START Input for this task

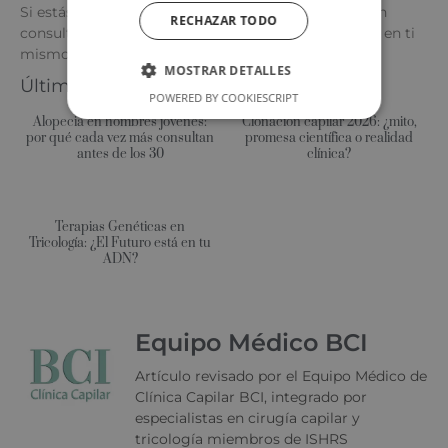
Si estás lidiando con pérdida de cabello, no dudes en
RECHAZAR TODO
consultarnos. ¡Recupera la confianza en tu cabello y en ti
mismo!
MOSTRAR DETALLES
Últimos posts:
POWERED BY COOKIESCRIPT
Alopecia en hombres jóvenes:
Clonación capilar 2026: ¿mito,
por qué cada vez más consultan
promesa científica o realidad
antes de los 30
clínica?
Terapias Genéticas en
Tricología: ¿El Futuro está en tu
ADN?
Equipo Médico BCI
Artículo revisado por el Equipo Médico de
Clínica Capilar BCI, integrado por
especialistas en cirugía capilar y
tricología miembros de ISHRS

END Input for this task

» **What the task asks**
Return every line of the listing that has the word "cabello" in it.

» **Solution below**
Si estás lidiando con pérdida de cabello, no dudes en
consultarnos. ¡Recupera la confianza en tu cabello y en ti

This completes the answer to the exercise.